A short-lived career as a sports reporter followed. Kyle describes covering one lacklustre football match, ‘It was the first time I was paid for writing fiction.’ Later of course, Kyle wrote many award-winning picture books and stories. Some of these tales feature in Faking It, such as the award-winning Old Hu-Hu (2009) which has its origins in the death of her grandfather.
During a marathon OE cycling tour of Europe, Kyle met and later married Marion, whose love and commitment shines throughout the book. They made their home and careers in New Zealand. Writing success finally allowed Kyle to have the treatment which would enable her to say goodbye to ‘boy Kyle’. Taking one last glance in the mirror, she muses, ‘I made a pretty good fist of being Kyle. … I’m going to miss him.’
The surgical operation which feminised Kyle’s features is described in detail in Faking It. In fact, in the course of her memoir, Kyle answers every question you might want to ask. And a few you never even thought of. Again her descriptions are both vivid and amusing. (And she has bravely included some before-and-after photographs.)

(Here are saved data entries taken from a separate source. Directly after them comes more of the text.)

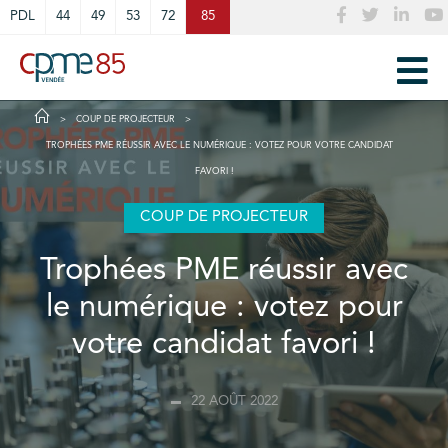
Cookies management panel
PDL
44
49
53
72
85
COUP DE PROJECTEUR
TROPHÉES PME RÉUSSIR AVEC LE NUMÉRIQUE : VOTEZ POUR VOTRE CANDIDAT
FAVORI !
COUP DE PROJECTEUR
Trophées PME réussir avec
le numérique : votez pour
votre candidat favori !
22 AOÛT 2022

Banned from touching her post-operation nose, she recalls, ‘After five days without picking or blowing, my nose felt like a family of gerbils had moved in and begun renovating. If only they’d fix the leaky plumbing!’ Despite this witty, self-deprecating style, we are always aware of the underlying pain, both physical and mental.

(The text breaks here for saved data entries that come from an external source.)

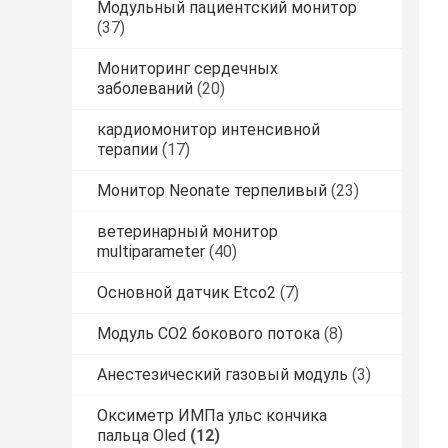
Модульный пациентский монитор
(37)
Мониторинг сердечных
заболеваний
(20)
кардиомонитор интенсивной
терапии
(17)
Монитор Neonate терпеливый
(23)
ветеринарный монитор
multiparameter
(40)
Основной датчик Etco2
(7)
Модуль CO2 бокового потока
(8)
Анестезический газовый модуль
(3)
Оксиметр ИМПа ульс кончика
пальца Oled
(12)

Kyle seems to have found it easier to accept the bodily pain. However, the act of telling family members of the transition also created a great deal of emotional pain. Some were accepting but she hasn’t spoken with her father for a decade. Rather more disheartening were the comments of some of the boorish males she encountered as she began her life as a woman. It must be said that the residents of Milton and Millers Flat come out of this story well, as caring community members. And there are the many kindly souls who couldn’t handle the pronouns but wished Kyle well. ‘Good on him,’ said one old farmer.

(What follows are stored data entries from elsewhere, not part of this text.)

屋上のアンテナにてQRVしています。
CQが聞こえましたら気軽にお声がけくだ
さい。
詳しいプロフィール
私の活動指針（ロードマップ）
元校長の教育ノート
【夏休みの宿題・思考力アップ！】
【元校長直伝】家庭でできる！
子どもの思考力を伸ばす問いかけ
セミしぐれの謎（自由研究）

A bonus for male readers is that they can now find out what women talk about when they’re together down at the creek (on page 235).
As a storyteller, Kyle often creates a brief story rather than use a simple metaphor. She compares her post-operative self to a newly-hatched baby turtle digging its way out of its sandy nest and finding it still had a vast dangerous beach to cross. Now that Kyle has published this book and received sympathetic reviews and media coverage, she may be said to have reached the sea.
Lovers of children’s books will enjoy her references to some of her reading and writing, especially her first encounter with The Phantom Tollbooth and her satirical re-telling of Melu (2012) to a hui of children’s writers and artists as Melu the Non-binary Mule. Better still her next picture book is due out in 2022.
If I can add a personal note, I have had the pleasure of reviewing over forty of Kyle’s books for The Source website [https://www.magpies.net.au/] and hearing her talk at library gatherings. Earlier this year Jenny and I were at the Auckland Writers Festival, feeling a bad case of imposters’ syndrome in the lounge set aside for speakers. One of the organisers invited us over to a table to meet an author. A charming woman declared, ‘Trevor Agnew, how good to see you,’ and shook my hand. Jenny was still admiring the woman’s beautiful painted nails, when the penny dropped. Kyle Mewburn. She was happy, confident and at ease.
Perhaps the least noticed but best proof of the revised Kyle’s acceptance is that the New Zealand School Journal has published her brief, moving account of her boyhood and transition as Break-up Day. (Level 4 School Journal, May 2021.) You can’t get more accepted than that.